**What is needed**
Below are the records; copy every line in them that holds the string "sucesso".

(Study material)

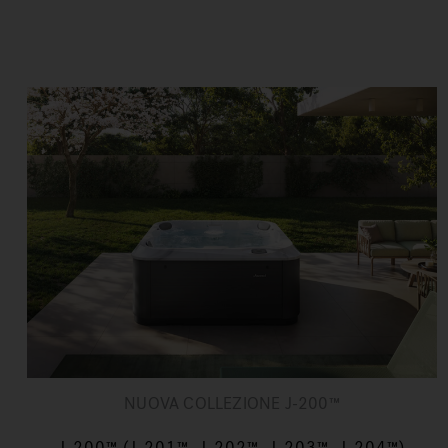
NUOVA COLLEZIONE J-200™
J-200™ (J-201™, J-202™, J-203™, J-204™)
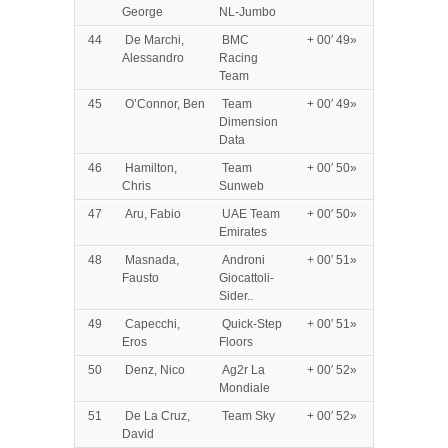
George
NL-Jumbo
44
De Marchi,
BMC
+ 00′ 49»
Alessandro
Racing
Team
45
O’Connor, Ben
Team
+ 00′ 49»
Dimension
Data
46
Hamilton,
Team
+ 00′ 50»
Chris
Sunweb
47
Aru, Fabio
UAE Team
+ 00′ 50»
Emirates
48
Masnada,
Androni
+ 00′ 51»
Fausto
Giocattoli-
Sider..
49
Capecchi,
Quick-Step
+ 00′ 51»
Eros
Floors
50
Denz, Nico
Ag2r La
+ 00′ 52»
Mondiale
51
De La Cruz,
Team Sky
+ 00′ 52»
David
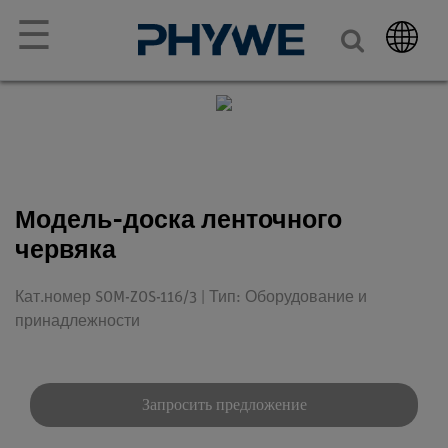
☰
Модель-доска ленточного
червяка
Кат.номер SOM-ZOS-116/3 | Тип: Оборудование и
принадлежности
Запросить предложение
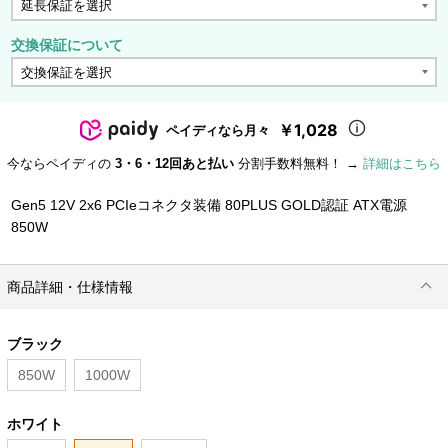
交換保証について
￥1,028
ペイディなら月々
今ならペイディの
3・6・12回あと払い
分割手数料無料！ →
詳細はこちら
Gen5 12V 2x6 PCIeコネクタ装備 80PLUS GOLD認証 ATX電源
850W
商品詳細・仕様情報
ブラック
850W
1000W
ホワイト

(End Study material)
(Study material)

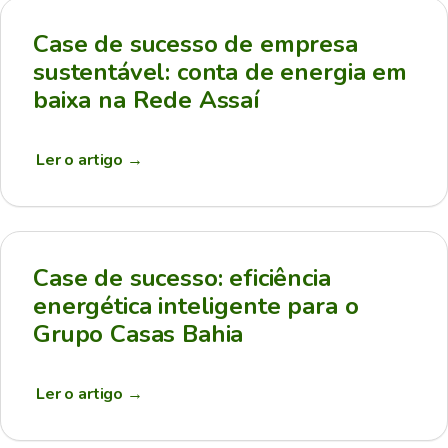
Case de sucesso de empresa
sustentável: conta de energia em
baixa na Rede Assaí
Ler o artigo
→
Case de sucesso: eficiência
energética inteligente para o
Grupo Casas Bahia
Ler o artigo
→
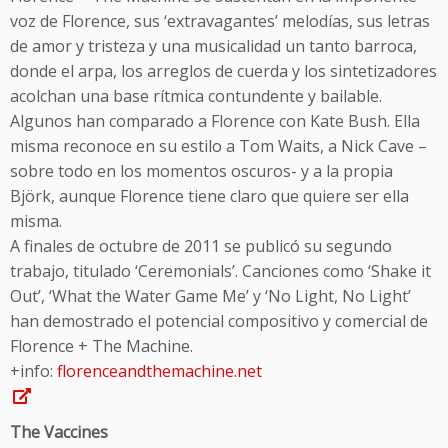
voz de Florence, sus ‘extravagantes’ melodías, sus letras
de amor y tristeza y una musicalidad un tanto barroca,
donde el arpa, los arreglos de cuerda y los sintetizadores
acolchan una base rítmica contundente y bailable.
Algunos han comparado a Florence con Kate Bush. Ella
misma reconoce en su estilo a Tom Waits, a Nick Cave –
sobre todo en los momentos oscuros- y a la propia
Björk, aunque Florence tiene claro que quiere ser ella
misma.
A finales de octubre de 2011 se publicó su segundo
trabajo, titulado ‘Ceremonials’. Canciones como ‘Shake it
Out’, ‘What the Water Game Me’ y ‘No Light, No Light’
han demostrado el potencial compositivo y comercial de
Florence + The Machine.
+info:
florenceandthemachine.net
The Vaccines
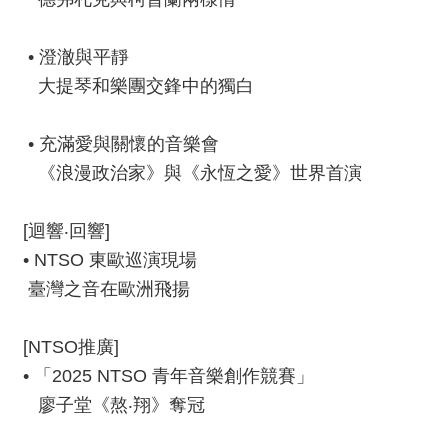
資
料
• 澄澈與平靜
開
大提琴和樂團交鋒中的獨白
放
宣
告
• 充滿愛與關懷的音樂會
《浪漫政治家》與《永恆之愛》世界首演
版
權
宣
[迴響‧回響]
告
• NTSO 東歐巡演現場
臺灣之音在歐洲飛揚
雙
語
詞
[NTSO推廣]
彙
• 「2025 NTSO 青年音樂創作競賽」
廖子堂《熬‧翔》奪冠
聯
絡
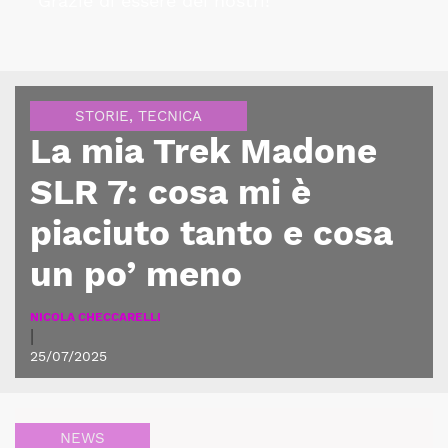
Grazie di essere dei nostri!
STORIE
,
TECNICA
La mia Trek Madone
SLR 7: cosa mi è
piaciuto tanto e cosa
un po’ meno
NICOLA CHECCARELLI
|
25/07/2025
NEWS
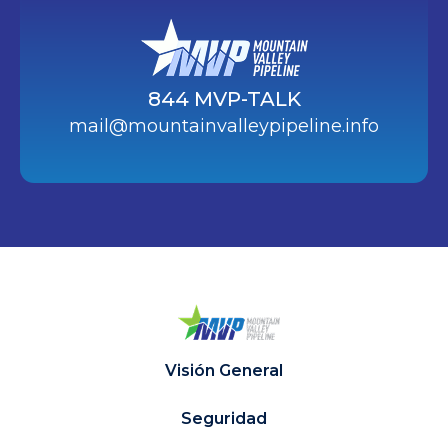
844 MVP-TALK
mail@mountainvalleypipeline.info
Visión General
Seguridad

(End Study material)

**Response area**
Case de sucesso de empresa
Case de sucesso: eficiência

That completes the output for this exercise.